人表皮生长因子受体 2(HER2)靶向治疗可提高 HER2 阳性乳腺癌患者的生存率,但存在血液学、心肺、胃肠-肝胆等不良事件(AE)风险。本综述描述了用于转移性乳腺癌(mBC)的 HER2 靶向治疗的已发表 AE 发生率。
我们检索了 PubMed 和 Embase,以确定 2009 年 1 月 1 日至 2020 年 2 月 6 日期间发表的关于 HER2 阳性 mBC 中 HER2 靶向治疗的具有特殊关注的 AE 的研究报告。治疗方案分为相互排斥的基于治疗的类别,主要治疗方案根据全球批准日期确定。

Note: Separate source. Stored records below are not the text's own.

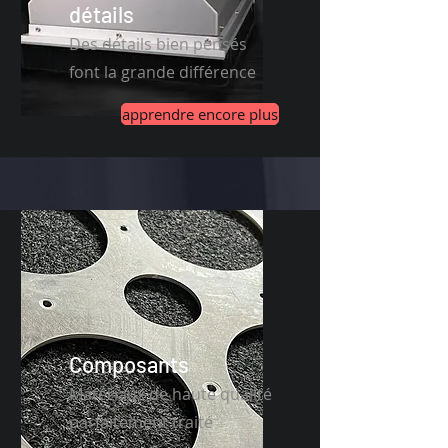
détails
Des détails bien pensés
font la grande différence
apprendre encore plus
Composants
Matériaux de haute qualité
parfaitement traité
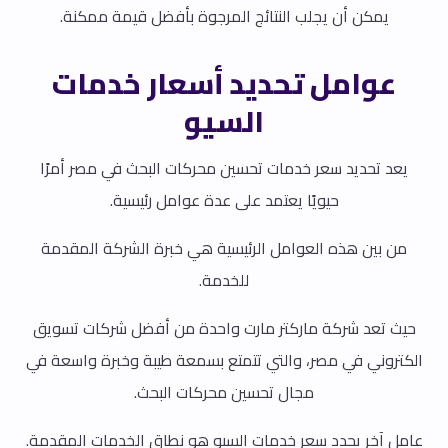
يمكن أن يجلب النتائج المرجوة بأفضل قيمة ممكنة.
عوامل تحديد أسعار خدمات
السيو
يعد تحديد سعر خدمات تحسين محركات البحث في مصر أمرًا
حيويًا يعتمد على عدة عوامل رئيسية.
من بين هذه العوامل الرئيسية هي خبرة الشركة المقدمة
للخدمة.
حيث تعد شركة ماركتر مارت واحدة من أفضل شركات تسويق
الكتروني في مصر، والتي تتمتع بسمعة طيبة وخبرة واسعة في
مجال تحسين محركات البحث.
عامل آخر يحدد سعر خدمات السيو هو نطاق الخدمات المقدمة.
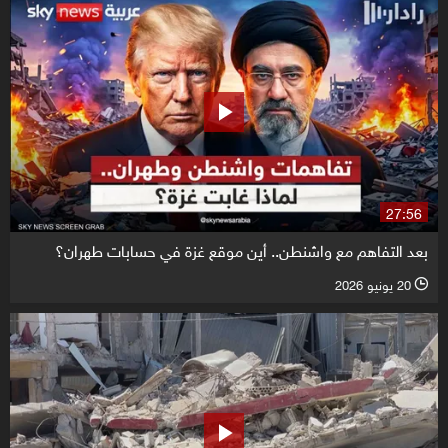
27:56
بعد التفاهم مع واشنطن.. أين موقع غزة في حسابات طهران؟
20 يونيو 2026
l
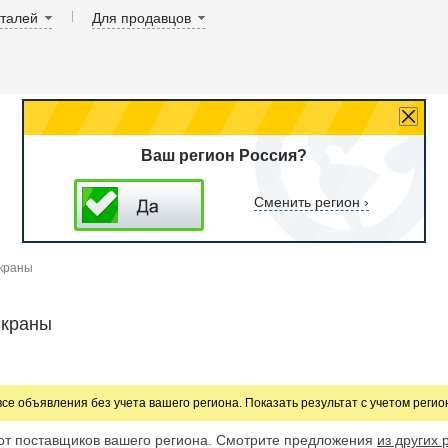
аталей
Для продавцов
Ваш регион Россия?
Сменить регион ›
краны
 краны
все объявления без учета вашего региона. Показать результат с учетом реги
от поставщиков вашего региона. Смотрите предложения
из других 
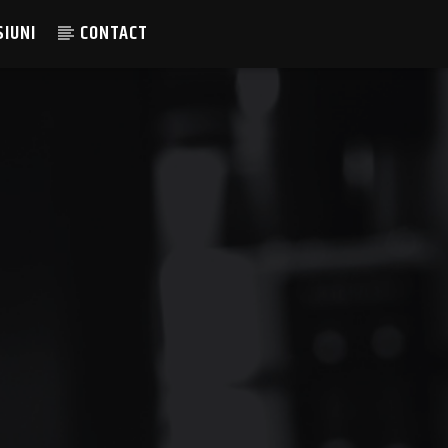
SIUNI
CONTACT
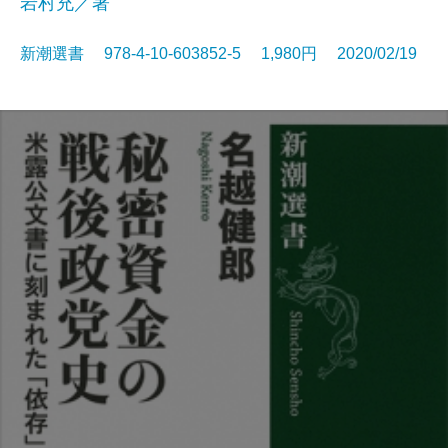
岩村充／著
新潮選書 978-4-10-603852-5 1,980円 2020/02/19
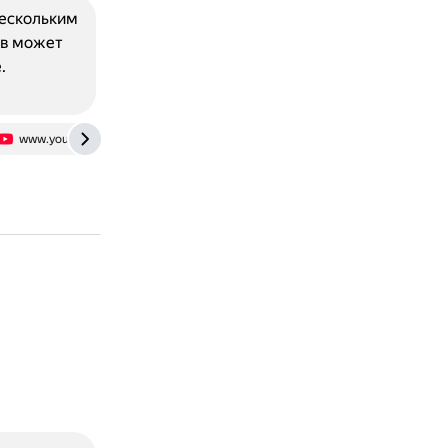
нескольким
ов может
.
www.youtube.com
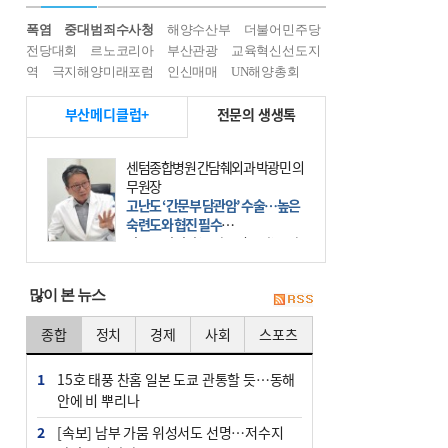
폭염
중대범죄수사청
해양수산부
더불어민주당
전당대회
르노코리아
부산관광
교육혁신선도지
역
극지해양미래포럼
인신매매
UN해양총회
부산메디클럽+
전문의 생생톡
센텀종합병원 간담췌외과 박광민 의
무원장
고난도 ‘간문부 담관암’ 수술…높은
숙련도와 협진 필수
간문부 담관암(클라츠킨 종양)은 좌
우 간에서 나오는, 담관(담즙 배출 경
로)이 합쳐지는 부위인 ‘간문부(肝門
많이 본 뉴스
部)’에 생기는 악성 종양이다. 간동맥
문맥 림프절 담
종합
정치
경제
사회
스포츠
1
15호 태풍 찬홈 일본 도쿄 관통할 듯…동해
안에 비 뿌리나
2
[속보] 남부 가뭄 위성서도 선명…저수지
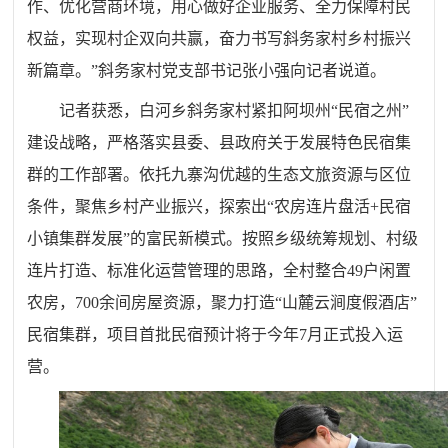
作、优化营商环境，用心做好企业服务、全力保障村民
权益，实现村企双向共赢，奋力书写斜务家村乡村振兴
新篇章。”斜务家村党支部书记张小强向记者说道。
记者获悉，白河乡斜务家村紧扣阿坝州“民宿之州”
建设战略，严格落实县委、县政府关于发展特色民宿集
群的工作部署。依托九寨沟优越的生态文旅资源与区位
条件，聚焦乡村产业振兴，探索出“农房连片盘活+民宿
小镇集群发展”的富民新模式。按照乡级统筹规划、村级
连片打造、标准化运营管理的思路，全村整合49户闲置
农房，700余间房屋资源，聚力打造“山麓云涧度假酒店”
民宿集群，项目首批民宿预计将于今年7月正式投入运
营。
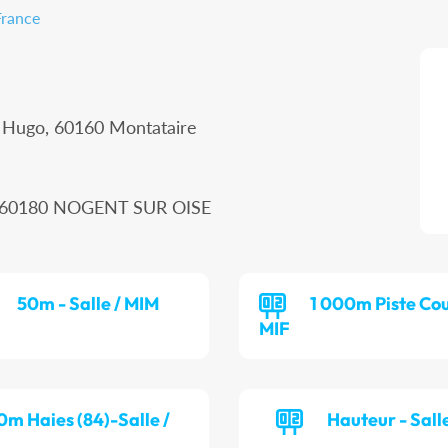
France
r Hugo, 60160 Montataire
n, 60180 NOGENT SUR OISE
50m - Salle / MIM
1 000m Piste Cou
MIF
0m Haies (84)-Salle /
Hauteur - Salle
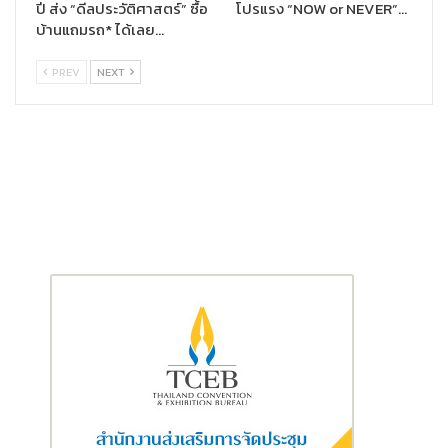
ปี ส่ง “ดีลประวัติศาสตร์” ซื้อ
โปรแรง “NOW or NEVER”…
เอ็น.ซี. ออนกรีน ฌาร์ม คลาสสิค บ้านหรูวิวสนามกอล์ฟกว่า
บ้านแถมรถ* ได้เลย…
400 ไร่ ราคา 9 ล้านบาท
และโครงการใหม่ล่าสุด เอ็น.ซี. นีโอลา วงแหวน–ลำลูกกา บ้าน
PREV
NEXT
เดี่ยวและบ้านแฝดดีไซน์ Modern Art Deco ราคาเริ่มต้น 39
ล้านบาท
รวมถึงอีกหลายทำเลทองในกรุงเทพฯ และปริมณฑล เช่น ปิ่นเกล้า–
สาย 5, ชัยพฤกษ์, เพชรเกษม–สาย 5, เวสต์เกต, ศรีนครินทร์–
เทพารักษ์ และพัทยา
นายสมนึก กล่าวทิ้งท้ายว่า
“ในยุคที่พลังงานกลายเป็นต้นทุนชีวิตที่
สำคัญ เอ็น.ซี.เฮ้าส์ซิ่งตั้งใจเป็นส่วนหนึ่งของการขับเคลื่อนบ้านอนาคต
ที่ช่วยให้ลูกบ้านลดรายจ่ายด้านพลังงาน อยู่สบายอย่างยั่งยืน พร้อมรับ
ดีลสุดพิเศษเฉพาะช่วงนี้ เพื่อเริ่มต้นชีวิตใหม่ในบ้านที่คิดและดีไซน์เพื่อ
คุณโดยเฉพาะ”
ผู้สนใจสามารถเยี่ยมชมและจองบ้านพร้อมโปร Super Save ได้ในงาน
มหกรรมบ้านและคอนโด ครั้งที่ 48 วันที่ 30 ตุลาคม – 2 พฤศจิกายน
2568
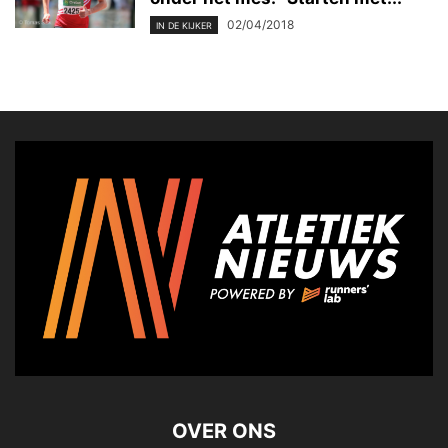
02/04/2018
IN DE KIJKER
OVER ONS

153 篇纳入的文章评估了 29238 例接受以下基于治疗方案治疗的患者:曲妥珠单抗或生物类似药(78 项研究)、拉帕替尼(40 项)、T-DM1(ado-trastuzumab emtansine)(20 项)、帕妥珠单抗(14 项)、奈拉替尼(8 项)、MM-302(1 项)、T-DXd(2 项)、图卡替尼(3 项)和吡咯替尼(3 项)。由于研究异质性,不保证对 AE 发生率进行直接比较,但基于治疗方案的患者发生任何 3 级及以上 AE 的比例从 39.4%(拉帕替尼)到 66.3%(奈拉替尼)不等。最常见的血液学特殊关注 AE,无论严重程度和因果关系如何,均为白细胞减少/白细胞减少症[21.4%(T-DXd)-46.2%(吡咯替尼)]。特殊关注的心肺 AE 包括间质性肺病[2.7%(曲妥珠单抗)-5.2%(T-DXd)]、肺炎[0.2%(拉帕替尼)-7.4%(曲妥珠单抗)]和射血分数降低[1%(T-DXd)-13.6%(曲妥珠单抗)]。特殊关注的胃肠-肝胆 AE 包括恶心[33.9%(曲妥珠单抗)-78.3%(T-DXd)]、呕吐[19.2%(T-DM1)-48.2%(T-DXd)]、腹泻[19.6%(T-DM1)-96.9%(吡咯替尼)]和肝毒性[5.9%(拉帕替尼)-53.6%(T-DM1)]。
在评估治疗选择的获益-风险特征时,应考虑抗 HER2 治疗的不同 AE 谱。